Please allow me to include performance information later in this answer, as the
implementation has changed.
> > > Sorry, I'm lost here about what you've considered and what not. I'm OK
> > > about accelerating ror/rol, but I want to make sure that;
> > >
> > > 1. The most trivial compile-case is actually evaluated at compile time; and
> > > 2. Any arch-specific code is well explained; and
> > > 3. legacy case optimized just as well as non-legacy.
> >
> > 1. As in the above reply, use the generic implementation when compile-time evaluation
> > is possible。
> > 2. I will improve the comments later.
>
> I'm particularly interested in ror8/rol8 case:
>
> u32 word32 = ((u32)word << 24) | ((u32)word << 16) | ((u32)word << 8) | word;
>
> When you expand it to 32-bit word, and want to rotate, you obviously
> need to copy lower quarterword to the higher one:
>
> 0xab >> 0xab0000ab
>
> That way generic (u8)ror32(0xab, shift) would work. But I don't understand
> why you copy the lower 8 bits to inner quarterwords. Is that a hardware
> requirement?

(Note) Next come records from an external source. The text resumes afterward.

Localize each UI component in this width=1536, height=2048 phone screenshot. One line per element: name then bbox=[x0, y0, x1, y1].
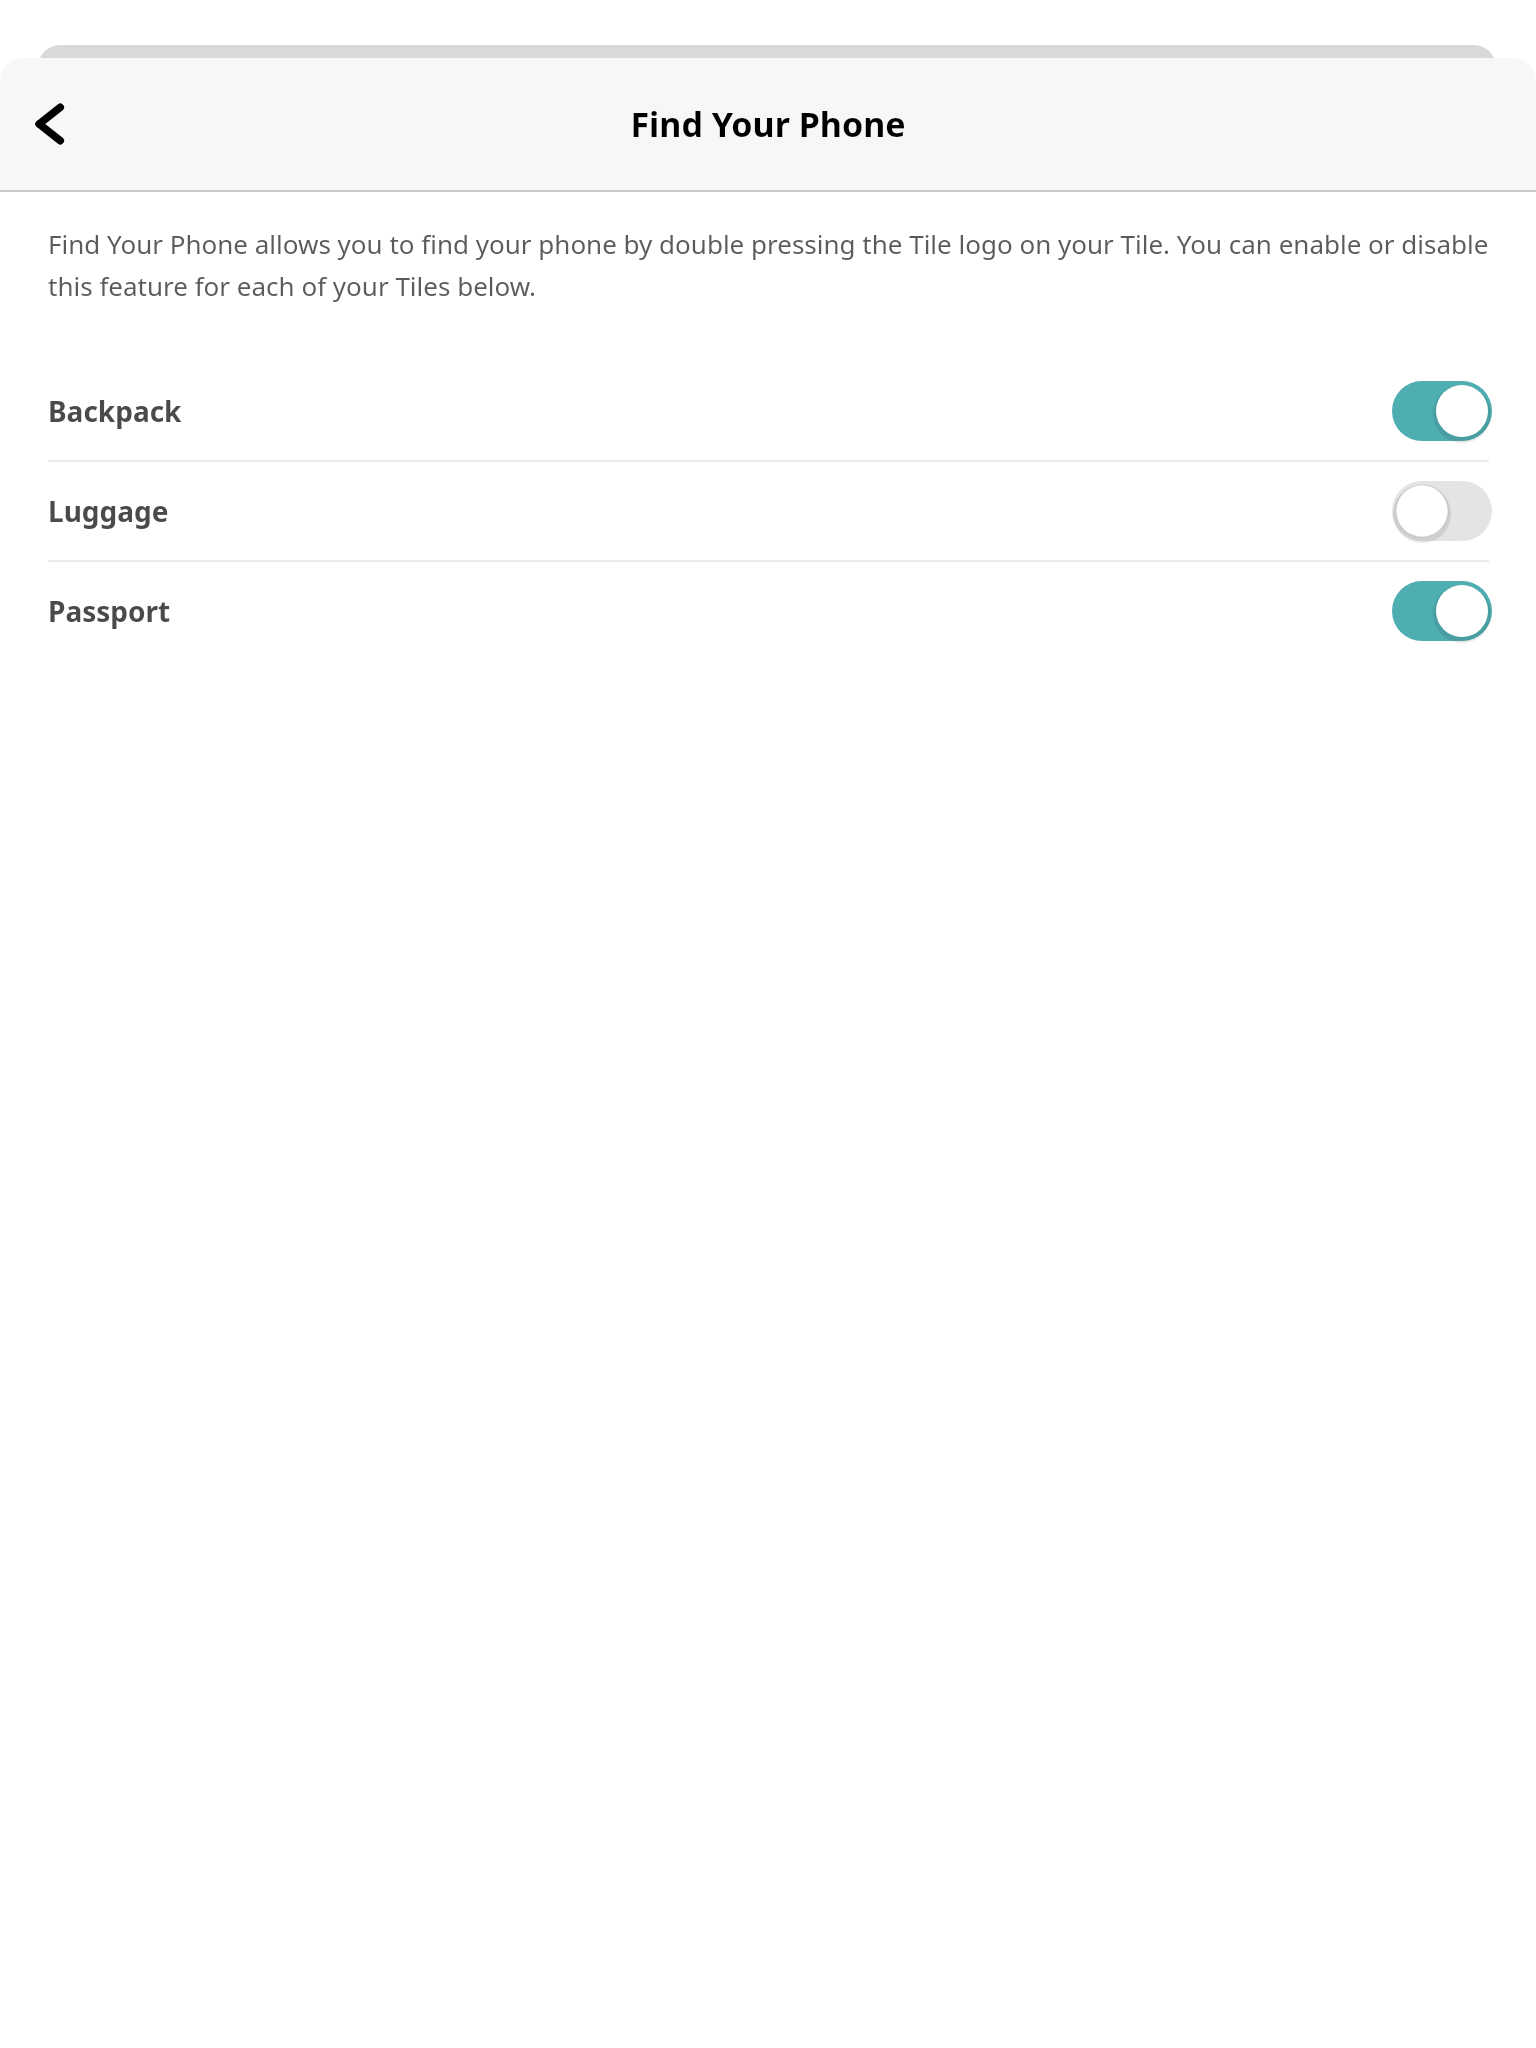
button[interactable]: Back bbox=[0, 76, 96, 172]
button[interactable]: On bbox=[1392, 381, 1492, 441]
staticText: Find Your Phone bbox=[0, 101, 1536, 147]
button[interactable]: On bbox=[1392, 581, 1492, 641]
staticText: Passport bbox=[48, 592, 1392, 630]
button[interactable]: Luggage bbox=[0, 462, 1536, 560]
staticText: Backpack bbox=[48, 392, 1392, 430]
button[interactable]: Passport bbox=[0, 562, 1536, 660]
button[interactable]: Off bbox=[1392, 481, 1492, 541]
staticText: Luggage bbox=[48, 492, 1392, 530]
button[interactable]: Backpack bbox=[0, 362, 1536, 460]
staticText: Find Your Phone allows you to find your … bbox=[48, 226, 1494, 304]
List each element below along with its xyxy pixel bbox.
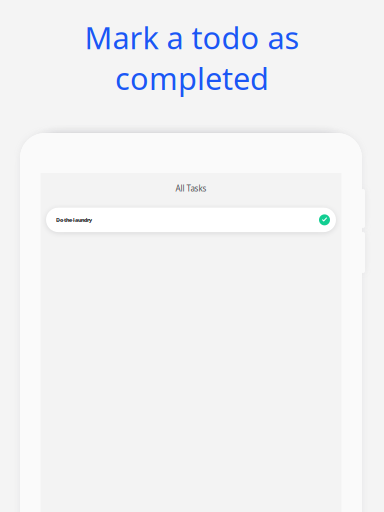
button[interactable]: Do the laundry bbox=[46, 208, 336, 232]
staticText: All Tasks bbox=[176, 183, 206, 194]
staticText: Mark a todo as bbox=[84, 17, 300, 58]
staticText: completed bbox=[115, 58, 269, 98]
staticText: Do the laundry bbox=[56, 216, 92, 223]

Can you point to any arch documentation
>
> > 3. As mentioned before, only 8-bit rotation should have no optimization effect, and
> > 16-bit and above will have significant optimization.
>
> I asked you about the asm goto ("legacy") thing: you calculate that
> complex word32 _before_ evaluating the goto. So this word32 may get
> unused, and you waste cycles. I want to make sure this isn't the case.
Thank you for your suggestion and reminder. This is not a hardware requirement, but it
is somewhat related because the zbb instruction only supports word-sized rotate [1].
Considering the case where the shift is greater than 8, if the modulus of the shift is
not taken, it is required to continuously concatenate 8-bit data into 32 bits.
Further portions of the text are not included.